Most of these issues are moot in the post-secondary education environment where
smartphones and tablets are used for more than social media and taking pictures. A recent survey
of 500 students suggests that the vast majority of students with a smart device, some 98%, have
used that device in connection with school (Violino, 2012). This data, while far from conclusive,
suggests that schools that do not being incorporating such devices into the curriculum are losing
out on an opportunity to further engage students both in and outside of the classroom.
One of the main benefits of a BYOD system is that such a system keeps infrastructure
costs low. Rather than requiring a device or computer for each student, each student supplies his
or her own, removing the cost from the school. It does, however, require the infrastructure to be
much more complicated that supporting a system of identical devices would be (Sangani, 2013).
Additionally, the school has no control over student-owned devices, no say in the applications
downloaded and used, and far less control over those devices when connected to the network
(Sangani, 2013). The school must make a decision what devices will be supported and what level
of support will be provided. Proactive, strong security measures and guidelines are required for
any system to both work well and provide enough security to be worthwhile (Violino, 2012).

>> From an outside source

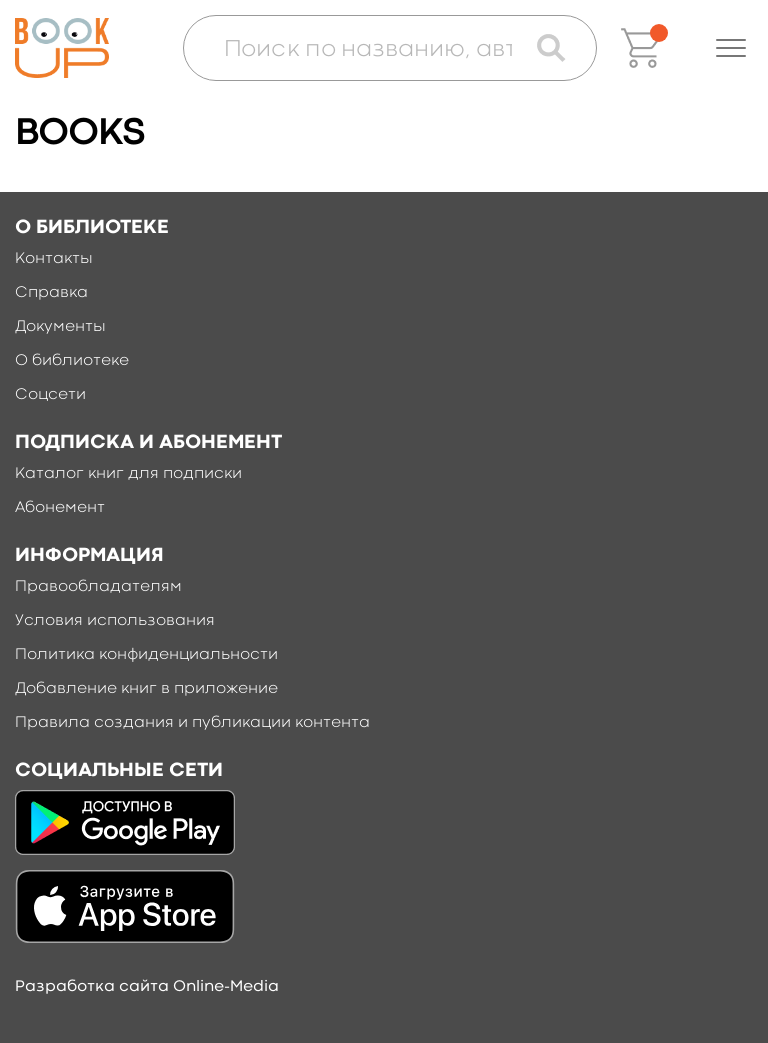 Image resolution: width=768 pixels, height=1043 pixels. What do you see at coordinates (192, 723) in the screenshot?
I see `Правила создания и публикации контента` at bounding box center [192, 723].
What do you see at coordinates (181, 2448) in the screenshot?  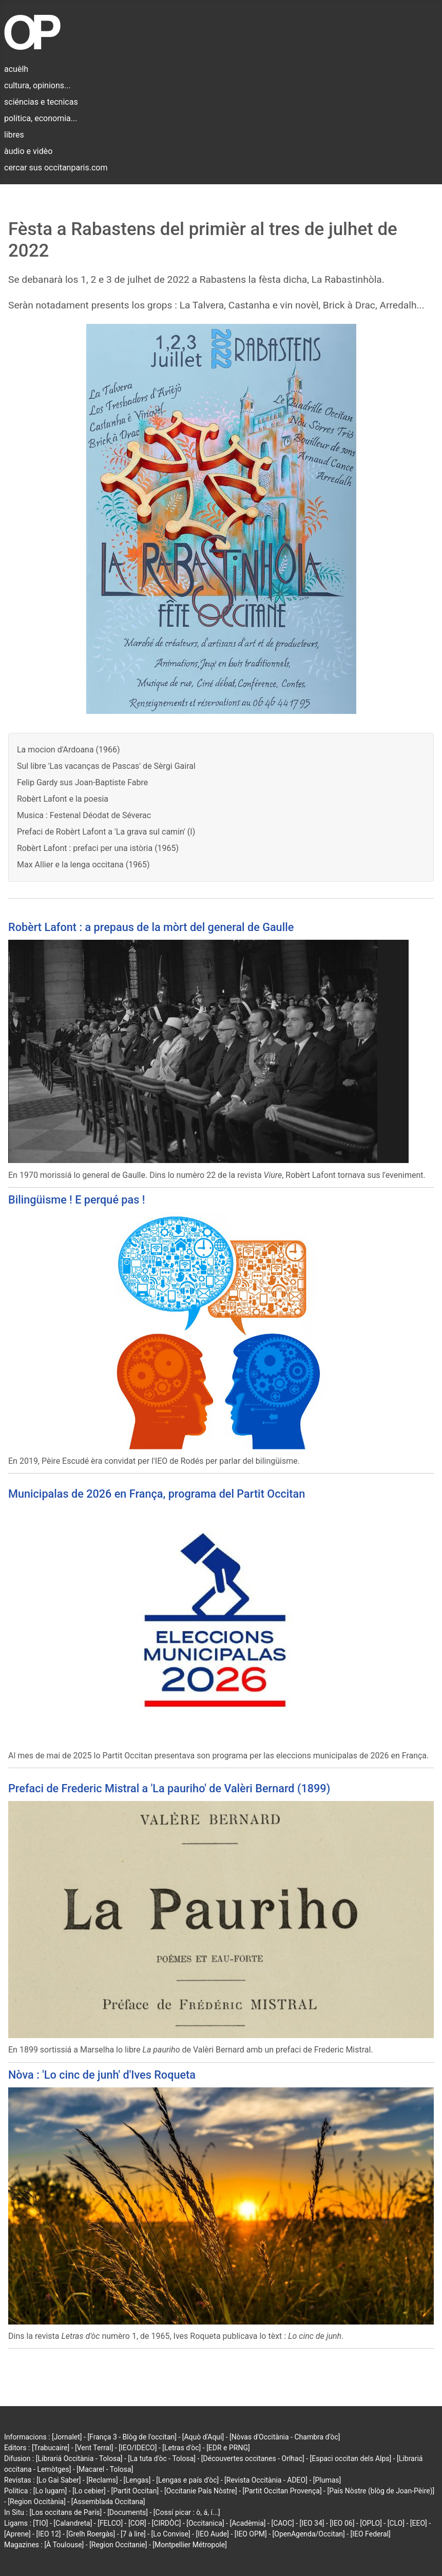 I see `[Letras d'òc]` at bounding box center [181, 2448].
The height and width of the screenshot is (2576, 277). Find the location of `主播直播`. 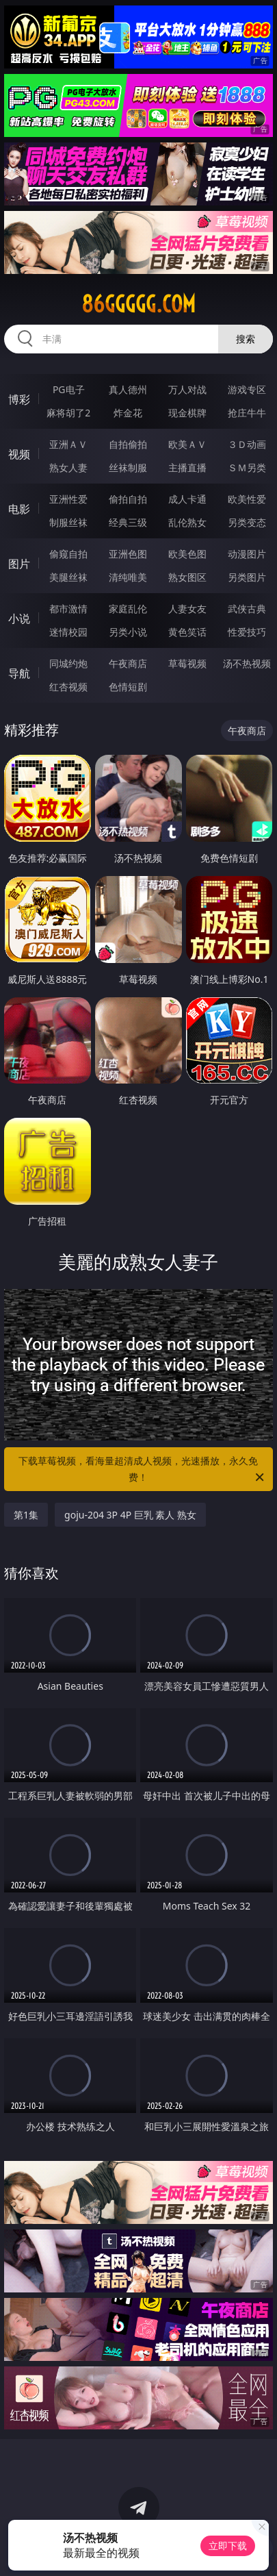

One of the main benefits of such a system is more immediate student engagement, since
students do not need to learn a new system. In a sense, they don’t have to learn how to work the
system to get the necessary assignments and information; they are already familiar with the
operating system. Further, this allows for much more diverse learning possibilities. In addition to
the traditional classroom and the now-familiar online classroom, mobile technology in a BYOD
system allows students to participate in m-learning (learning using a mobile device) and u-
6. TEACHING STUDENTS TO FISH WITH BETTER POLES 6
learning (learning through various ubiquitous computer technologies accessible via any device
capable of internet connection). By giving students this additional freedom, students are
permitted to engage in “smart learning”; learning that is self-directed, informal, and centered on
the students themselves (Lee & Son, 2013).
This student-centered, student-focused learning requires significant adjustments both in
and outside of the classroom. “The potential for TEL [technology enhanced learning] is huge, but
if all it entails is putting lectures on podcasts, making a PowerPoint to a flash e-learning module,
and putting paper text on the web, then we have not really used the technology to fulfil its
potential” (Dror, 2011, pg. 6). Itiel Dror (2011) suggests that in addition to using the technology
to its best effect, we should also concentrate on making that technology “brain friendly.” He
offers the example of computer passwords as a non-brain friendly situation. The ideal password
should be unique, meaning that each time a password is needed the user should create a new one.
This prevents someone discovering one password from infiltrating other accounts of that user.
Passwords should also be of a minimum length (often 8 characters), contain symbols, numbers
and both upper and lower case letters. Additionally, they should be changed every six months
and should never be written down. Such a system, recognizing all of the passwords that a typical
person needs—work networks, banking, personal accounts, online shopping, Facebook and other
social media—quickly becomes untenable.